One Billion Data Parsing Project

Introduction

As Jockie Stewart once said, "You don't have to be an engineer to be a racing driver, but you do have to have mechanical sympathy." This project focuses on the parsing of a CSV file containing one billion rows of data. It's not just about writing code that works; it's about designing software that respects the hardware and the necessity of scale.

How Much is a Billion?

A billion is a massive number. To count from 1 to 1 billion, it would take you 31 years, 259 days, 1 hour, 46 minutes, and 40 seconds. If you were to stack a billion pennies, it would reach a height of 870 miles. Driving a billion miles would allow you to circumnavigate the Earth 40,000 times. Clearly, a billion is a significant figure.

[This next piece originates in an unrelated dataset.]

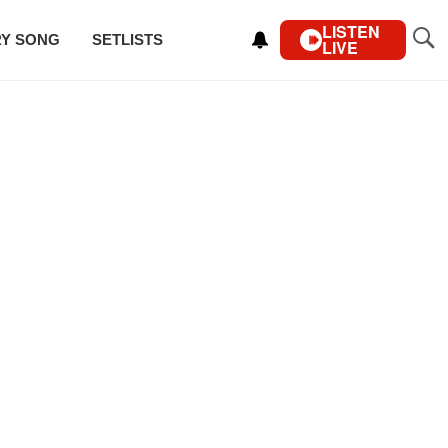
LISTEN
RY SONG
SETLISTS
LIVE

This scale is often required by large companies like Google, which has 1.2 billion users. They must store and process vast amounts of data from these users. Dealing with this scale presents a considerable challenge, and this project serves as a small example of how to tackle it.

The Problem Statement

The problem is straightforward: you have a CSV file with one billion rows, and your task is to parse it. The CSV file follows the format:

<station_name:string>;<temperature:float>

You need to parse the file into a list where each row represents a station with its minimum temperature, maximum temperature, and average temperature. The list should be sorted by the station name and have the following format:

<station_name:string>;<min_temperature:float>;<max_temperature:float>;<medium_temperature:float>;<count_station:int>

Hardware Constraints

Here are the hardware constraints for this project:

Hardware Component	Constraint
CPU	8
RAM	32GB
Storage	1TB SSD
Architecture	x86_64
Goroutines	1
GoMaxProcs	8

Software Constraints

Here are the software constraints for this project:

Software Component	Constraint
Go Version	1.22.5
Go Arch	amd64
File System	ext4
Operating System	Linux
Number of Files	1
File Size	16GeGa
File Format	CSV
File Columns	2
File Rows	1,000,010,000
File Encoding	UTF-8
File Delimiter	`;`
File Compression	None
File Line Ending	`\n`

Configuration

we use the following environment variables to configure the algorithm:

INPUT_FILE_PATH: The path to the input data csv file to parse.
OUTPUT_FILE_PATH: The path to the output data csv file to write the parsed data.
METRICS_FILE_PATH: The path to the metrics data csv file to write the metrics data.
MAX_WORKERS: The maximum number of workers to use for parsing the data.
CHUNK_SIZE: The size of the chunk to read from the input file.
LOG_LEVEL: The log level to use for the logger.
VERSION: The version of the algorithm.
NUMBER_OF_ROWS: The number of rows in the input data file.

How to Run the Project

Directory Structure

The project has the following directory structure:

.
.
├── cmd
│   ├── faker
│   │   └── facker.go
│   └── version
│       └── v1_base
│           └── main.go
├── config
│   └── config.go
├── data
│   ├── metrics.log
│   ├── output.csv
│   ├── output_test.csv
│   ├── weather_data.csv
│   ├── weather_data_test.csv
├── go.mod
├── go.sum
├── internal
│   ├── context
│   │   └── context.go
│   ├── hashutil
│   │   ├── hashutil.go
│   │   └── hashutil_test.go
│   └── tracker
│       └── tracker.go
├── LICENSE
├── main.go
├── main_test.go
├── readme.md
└── scripts
    ├── update_and_run.sh
    └── weater_data.sh

All the helper code is in the internal directory. The cmd directory contains the main entry points for the project. The config directory contains the configuration for the project. The data directory contains the input and output data files. The scripts directory contains the bash scripts to run the project.
Every version of the project is in a separate branch, and on a separate directory in the cmd/version directory.

Environment Variables

The project uses environment variables to configure the software. You can set the environment variables in a .env file in the root directory of the project. Here is an example of the .env file:

INPUT_FILE_PATH = './data/weather_data.csv'
OUTPUT_FILE_PATH = './data/output.csv'
METRICS_FILE_PATH = 'data/metrics.log'
LOG_LEVEL = 'INFO'
MAX_WORKERS = 10
CHUNK_SIZE = 1000
VERSION = '1.0.0'
NUMBER_OF_ROWS = 1000000000

Running the Project

To run the project, their is a bash script update_and_run.sh that you can use on a Linux machine. The script update the go version to 1.22.5, update the go modules, and run the project.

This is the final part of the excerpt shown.